Down, Down, Down: A Journey to the Bottom of the Sea. By Steve Jenkins. Houghton Mifflin. $17.

What’s Inside? Fascinating Structures Around the World. By Giles Laroche. Houghton Mifflin. $17.

     Here are some real-world journeys that are every bit as fascinating and surprising as most fictional ones. Down, Down, Down proceeds exactly as its title indicates: Steve Jenkins starts with a view of Earth from space, then drops to a level just above the Pacific Ocean, and then – after showing what sorts of sea creatures live near the surface (and even move into the air occasionally), he begins the long journey to the deepest spot in the ocean, almost 36,000 feet down. Near the surface, where “the water is warm and brightly lit by the sun,” we encounter familiar-looking sea creatures, accurately portrayed in Jenkins’ drawings. By a depth of 33 feet, sunlight is fading and water pressure increasing, but still the dwellers are familiar: tuna, sailfish, sea turtles and more. At 10 times that depth, though, light is far less and water pressure is 10 times what it is at the surface; here, soft, fluid-filled animals such as jellyfish thrive. Go down twice again as far, to 660 feet, and “there is not enough light for plants to survive – only animals live below this depth,” a surprising revelation for anyone who thinks of plant and animal life as inextricably intertwined. And now the denizens get stranger – this is where the goblin shark and snipe eel are found. And down, down, down readers go, encountering ever-weirder creatures as the waters become darker and the pressure vastly more intense. “Nine out of ten animals that live below the sunlit layer of the ocean are bioluminescent,” Jenkins explains – a fascinating statistic, and just one of many here. The deeper we explore, the more peculiar sea life is: the huge-mouthed pelican eel, the deep-sea jellyfish that resembles a flying saucer, the female hairy angler with a glowing lure at the end of a stalk that sticks out from her head, the small but huge-toothed loosejaw stoplight fish, and many others. Then we reach the weird layer of ooze 13,000 feet below the surface, called the abyssal plain – as strange a place as any imagined planet in science fiction, yet it is right here on Earth. And there is still more, for even in the deepest part of the ocean, an area still virtually unexplored, there is known to be life. This is a truly extraordinary tale, scientifically accurate yet as fascinating as a work of fiction, and with five pages of additional details on the animals portrayed in the book at the end – for young readers captivated by this amazing visit to the world far beneath our feet.

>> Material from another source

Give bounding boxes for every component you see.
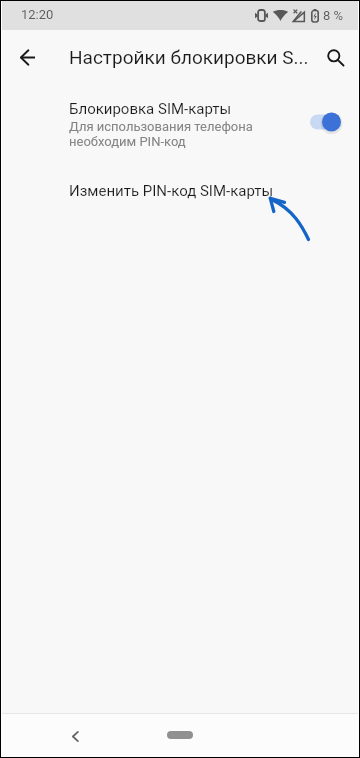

     There are amazements on the surface of Earth, too, and Giles Laroche explores some of them in What’s Inside? Laroche shows the outside of places both well-known (King Tut’s tomb, the Parthenon) and less familiar (the arched Puerta del Sol, through which one enters Toledo, Spain). And these are not merely monuments: Laroche takes readers inside a Shaker dairy barn in Massachusetts, a circus tent, and the Petronas Twin Towers in Malaysia, in each case not only showcasing the structure but also discussing the people who built it and the ones who use it today. So we learn that in the ship-shaped Georgia Aquarium, built in landlocked Atlanta, visitors can walk along a 100-foot-long glass tunnel that makes them feel as if they are under the sea. We discover that the Sydney Opera House, that Australian city’s most distinctive landmark, took 12 years to build because of the complexity of architect John Utzon’s design. We find out that the castle of Segovia, where Queen Isabella once lived, is the model for the castle at Disneyland. We discover that the temple of Kukulcan at Chichen Itza, Mexico, has four stairways, each with 91 steps – which, added to the single step at the top, makes a total of 365, the number of days in a year. Packed with pleasantly presented information and accurately rendered drawings, and offering an illustrated glossary of architectural terms at the end, What’s Inside? provides a fascinating journey through some remarkable buildings and places. An insider’s guide, you might say.